Just because a business does not make any money, does not mean that the stock will go down. For example, biotech and mining exploration companies often lose money for years before finding success with a new treatment or mineral discovery. But the harsh reality is that very many loss making companies burn through all their cash and go bankrupt.
So should Arena Pharmaceuticals (NASDAQ:ARNA) shareholders be worried about its cash burn? For the purpose of this article, we'll define cash burn as the amount of cash the company is spending each year to fund its growth (also called its negative free cash flow). We'll start by comparing its cash burn with its cash reserves in order to calculate its cash runway.
Does Arena Pharmaceuticals Have A Long Cash Runway?

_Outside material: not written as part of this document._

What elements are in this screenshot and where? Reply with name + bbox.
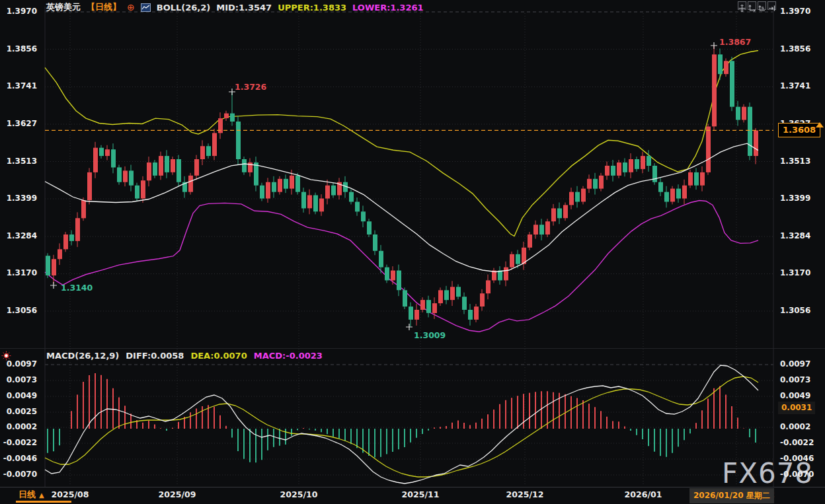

A company's cash runway is the amount of time it would take to burn through its cash reserves at its current cash burn rate. As at September 2020, Arena Pharmaceuticals had cash of US$1.2b and no debt. Looking at the last year, the company burnt through US$311m. Therefore, from September 2020 it had 3.8 years of cash runway. Notably, analysts forecast that Arena Pharmaceuticals will break even (at a free cash flow level) in about 5 years. That means unless the company reduces its cash burn quickly, it may well look to raise more cash. The image below shows how its cash balance has been changing over the last few years.
Is Arena Pharmaceuticals' Revenue Growing?
Given that Arena Pharmaceuticals actually had positive free cash flow last year, before burning cash this year, we'll focus on its operating revenue to get a measure of the business trajectory. Sadly, operating revenue actually dropped like a stone in the last twelve months, falling 100%, which is rather concerning. While the past is always worth studying, it is the future that matters most of all. For that reason, it makes a lot of sense to take a look at our analyst forecasts for the company.
How Hard Would It Be For Arena Pharmaceuticals To Raise More Cash For Growth?
Since its revenue growth is moving in the wrong direction, Arena Pharmaceuticals shareholders may wish to think ahead to when the company may need to raise more cash. Issuing new shares, or taking on debt, are the most common ways for a listed company to raise more money for its business. Commonly, a business will sell new shares in itself to raise cash and drive growth. By looking at a company's cash burn relative to its market capitalisation, we gain insight on how much shareholders would be diluted if the company needed to raise enough cash to cover another year's cash burn.
Arena Pharmaceuticals has a market capitalisation of US$4.9b and burnt through US$311m last year, which is 6.4% of the company's market value. Given that is a rather small percentage, it would probably be really easy for the company to fund another year's growth by issuing some new shares to investors, or even by taking out a loan.
Is Arena Pharmaceuticals' Cash Burn A Worry?
As you can probably tell by now, we're not too worried about Arena Pharmaceuticals' cash burn. For example, we think its cash runway suggests that the company is on a good path. Although we do find its falling revenue to be a bit of a negative, once we consider the other metrics mentioned in this article together, the overall picture is one we are comfortable with. One real positive is that analysts are forecasting that the company will reach breakeven. Based on the factors mentioned in this article, we think its cash burn situation warrants some attention from shareholders, but we don't think they should be worried. Readers need to have a sound understanding of business risks before investing in a stock, and we've spotted 4 warning signs for Arena Pharmaceuticals that potential shareholders should take into account before putting money into a stock.